To explore this possibility, single RyRs and RyR arrays were incorporated into artificial lipid bilayers. SR vesicles were prepared from sheep hearts. Animals were killed by barbiturate overdose prior to muscle removal. SR vesicles containing RyRs were incorporated into artificial planar lipid bilayers which separated baths corresponding to the cytoplasm and SR lumen. The baths contained 230 mmol/l CsCH₃O₃S, 20 mmol/l CsCl, 10 mmol/l TES (pH 7.4) plus various amounts of Ca²⁺, Mg²⁺ and ATP. Channel activity was recorded using Cs⁺ as the current carrier.
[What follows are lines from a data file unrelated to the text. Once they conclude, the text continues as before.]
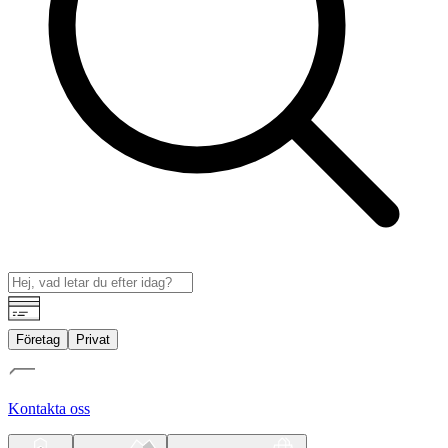
Företag
Privat
Kontakta oss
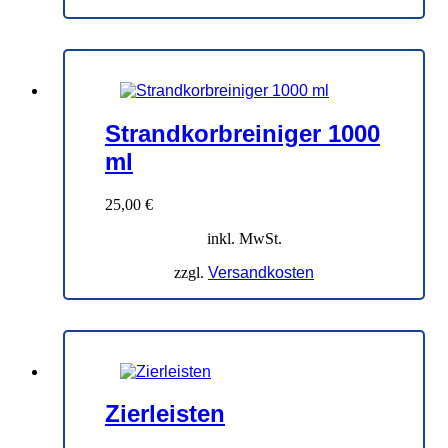
Strandkorbreiniger 1000
ml
25,00
€
inkl. MwSt.
zzgl.
Versandkosten
Zierleisten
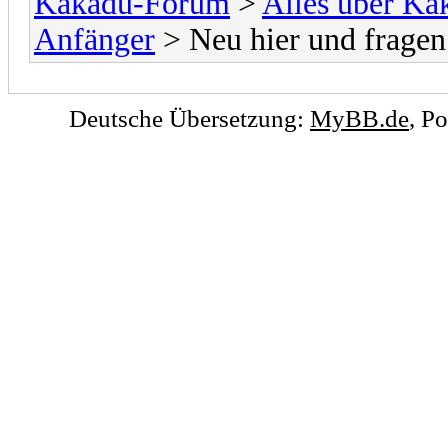
Kakadu-Forum
>
Alles über K
Anfänger
> Neu hier und fragen
Deutsche Übersetzung:
MyBB.de
, P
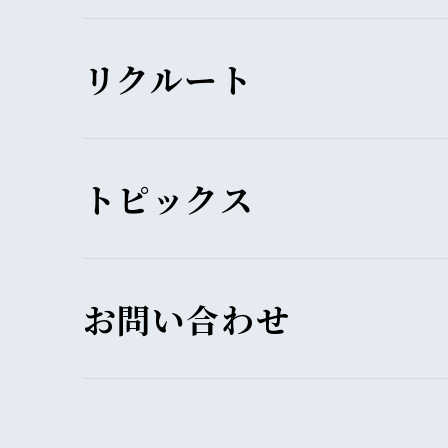
リクルート
トピックス
お問い合わせ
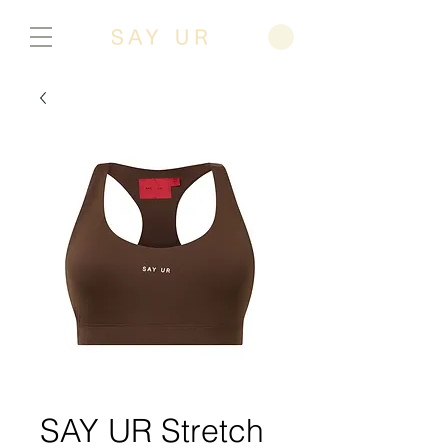
SAY UR Stretch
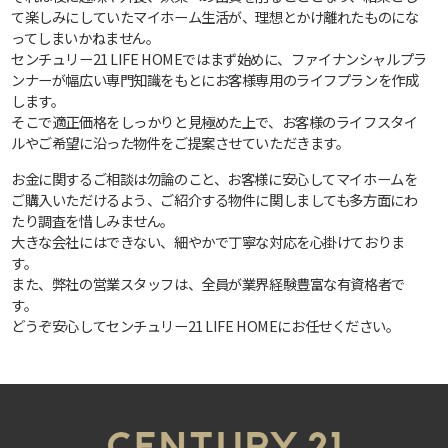
て楽しみにしていたマイホーム生活が、理想とかけ離れたものにな
ってしまいかねません。
センチュリー21 LIFE HOMEではまず始めに、ファイナンシャルプラ
ンナーが幅広い専門知識をもとにお客様専用のライフプランを作成
します。
そこで適正価格をしっかりと見極めた上で、お客様のライフスタイ
ルやご希望に沿った物件をご提案させていただきます。
お金に関するご相談は勿論のこと、お客様に安心してマイホームを
ご購入いただけるよう、ご紹介する物件に関しましても多方面にわ
たり調査を惜しみません。
大きな会社にはできない、細やかで丁寧な対応を心掛けておりま
す。
また、弊社の営業スタッフは、全員が業界経験豊富な有資格者で
す。
どうぞ安心してセンチュリー21 LIFE HOMEにお任せください。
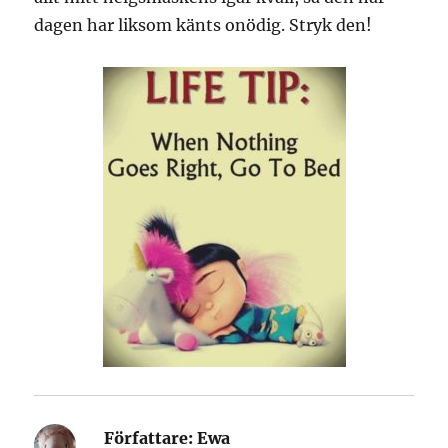
dagen har liksom känts onödig. Stryk den!
Författare:
Ewa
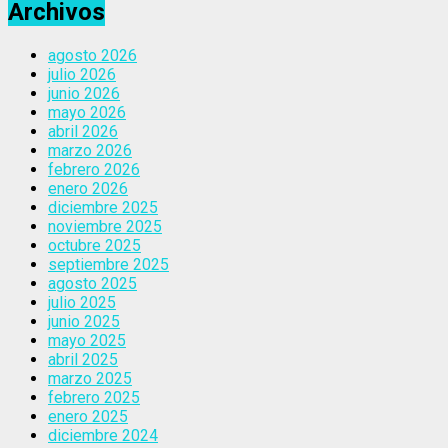
Archivos
agosto 2026
julio 2026
junio 2026
mayo 2026
abril 2026
marzo 2026
febrero 2026
enero 2026
diciembre 2025
noviembre 2025
octubre 2025
septiembre 2025
agosto 2025
julio 2025
junio 2025
mayo 2025
abril 2025
marzo 2025
febrero 2025
enero 2025
diciembre 2024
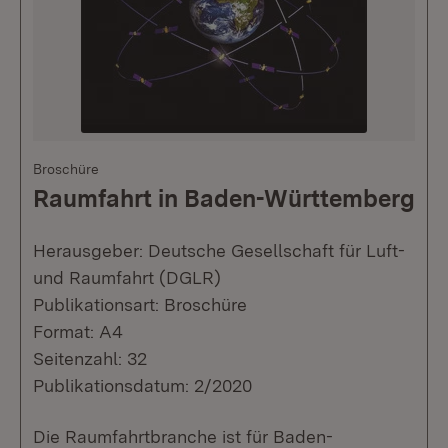
Broschüre
Raumfahrt in Baden-Württemberg
Herausgeber: Deutsche Gesellschaft für Luft-
und Raumfahrt (DGLR)
Publikationsart: Broschüre
Format: A4
Seitenzahl: 32
Publikationsdatum: 2/2020
Die Raumfahrtbranche ist für Baden-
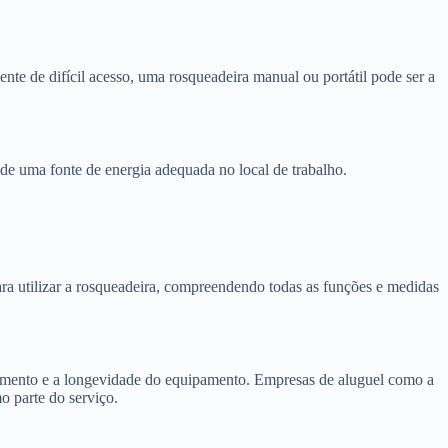
nte de difícil acesso, uma rosqueadeira manual ou portátil pode ser a
e de uma fonte de energia adequada no local de trabalho.
ra utilizar a rosqueadeira, compreendendo todas as funções e medidas
amento e a longevidade do equipamento. Empresas de aluguel como a
 parte do serviço.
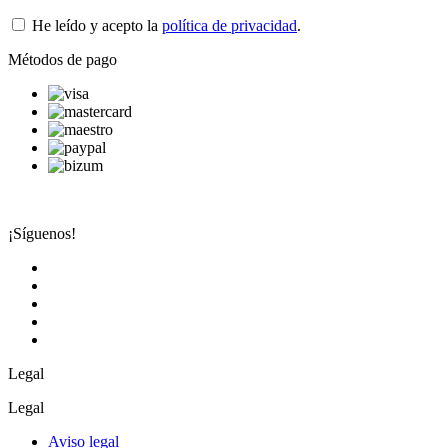
He leído y acepto la
política de privacidad
.
Métodos de pago
¡Síguenos!
Legal
Legal
Aviso legal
A novel, high affinity inhibition of RyR2 by luminal Mg²⁺ was observed, pointing to an important physiological role for luminal Mg²⁺ in cardiac muscle. At diastolic cytoplasmic [Ca²⁺] ([Ca²⁺]_C = 100 nmol/l) luminal Mg²⁺ inhibition was voltage-independent and was alleviated by increasing luminal [Ca²⁺]. The K_i for Mg²⁺ inhibition increased from 90 μmol/l at [Ca²⁺]_L = 0.3 mmol/l to 1 mmol/l at [Ca²⁺]_L = 1 mmol/l. At systolic [Ca²⁺]_C (1- 10 μmol/l), Mg²⁺ inhibition was substantially reduced and its properties were consistent with luminal Mg²⁺ flowing through the channel and binding to the cytoplasmic A-site. Under these conditions K_i was voltage-dependent; 13 mmol/l at -40 mV and >100 mmol/l at +40 mV. The data could be accurately fitted by a model in which Mg²⁺ and Ca²⁺ compete at both the L- and A-sites and where the L-site has similar affinities for both ions. The model predicts that under physiological divalent ion concentrations (1 mmol/l free Mg²⁺ in the cytoplasm and lumen) and membrane potential (0 mV), [Ca²⁺]_L activation of Ca²⁺ release is primarily due to displacement of Mg²⁺ from the L-site and that luminal Mg²⁺ is an essential cofactor for the phenomenon. Therefore competition between luminal Ca²⁺ and Mg²⁺ may play an essential role in store-load dependent Ca²⁺ release.

Ginsburg KS, Weber CR & Bers DM. (1998) Journal General Physiology, 111: 491-504.

Vinogradova TM, Maltsev VA, Bogdanov KY, Lyashkov AE & Lakatta EG. (2005) Annals of the New York Academy of Sciences, 1047: 138-156

Van Helden DFJ. (1993) Journal of Physiology, 471: 465-79.

Verkhratsky A.(2005) Physiological Reviews, 85: 201-79.

Laver DR. (2007) Biophysical Journal, 92: 3541-55.

Laver DR, Baynes TM & Dulhunty AF. Journal of Membrane Biology, 156: 213-29.